Even if both CPUs are doing work, hyperthreading still improves performance by hiding latencies, improving pipeline usage and reducing instruction dependancies. For example, without hyperthreading if a CPU needs to wait for data to come from RAM then the physical CPU does nothing until the data arrives. With hyperthreading, if CPU #1 is waiting for data to come from RAM then CPU #2 can still execute instructions and the physical CPU does useful work. If one logical CPU is doing integer operations and another logical CPU is doing floating point operations, then both logical CPUs are using different pipelines and won't be competing for pipelines. If one logical CPU needs the result of one instruction before it can do the next instruction, then the CPU can execute instructions from another logical CPU instead of waiting for the first instruction to complete.

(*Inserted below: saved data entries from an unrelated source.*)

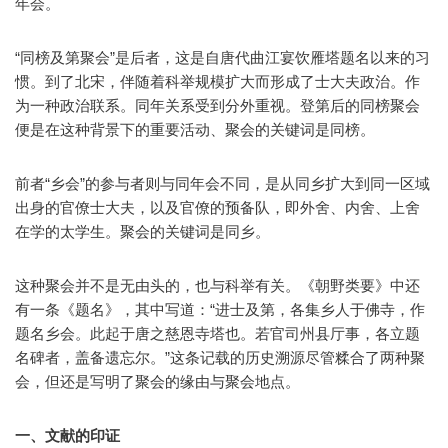
年会。
“同榜及第聚会”是后者，这是自唐代曲江宴饮雁塔题名以来的习
惯。到了北宋，伴随着科举规模扩大而形成了士大夫政治。作
为一种政治联系。同年关系受到分外重视。登第后的同榜聚会
便是在这种背景下的重要活动、聚会的关键词是同榜。
前者“乡会”的参与者则与同年会不同，是从同乡扩大到同一区域
出身的官僚士大夫，以及官僚的预备队，即外舍、内舍、上舍
在学的太学生。聚会的关键词是同乡。
这种聚会并不是无由头的，也与科举有关。《朝野类要》中还
有一条《题名》，其中写道：“进士及第，各集乡人于佛寺，作
题名乡会。此起于唐之慈恩寺塔也。若官司州县厅事，各立题
名碑者，盖备遗忘尔。”这条记载的历史溯源尽管糅合了两种聚
会，但还是写明了聚会的缘由与聚会地点。
一、文献的印证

There are also costs - mostly related to scalability and re-entrancy locking. More CPUs means more CPUs trying to acquire the same re-entrancy locks and higher lock contention (e.g. more chance of CPUs doing nothing until they can acquire a lock). If the OS has poor scalability, then hyper-threading might make performance worse.

Also, logical CPUs compete equally for the physical CPU's resources. For example, if CPU #1 is running a high priority thread and CPU #2 is running a low priority thread, then you might want to run HLT on CPU #2 instead of the low priority thread to improve the performance of the high priority thread.

For optimization, always use the PAUSE instruction in spinloops - it reduces the CPU resources used by the spinning CPU and increases the CPU resources that can be used by other logical CPUs, and does no harm on CPUs that don't have hyperthreading, including CPUs that don't have the PAUSE instruction (it's the same as a NOP in that case).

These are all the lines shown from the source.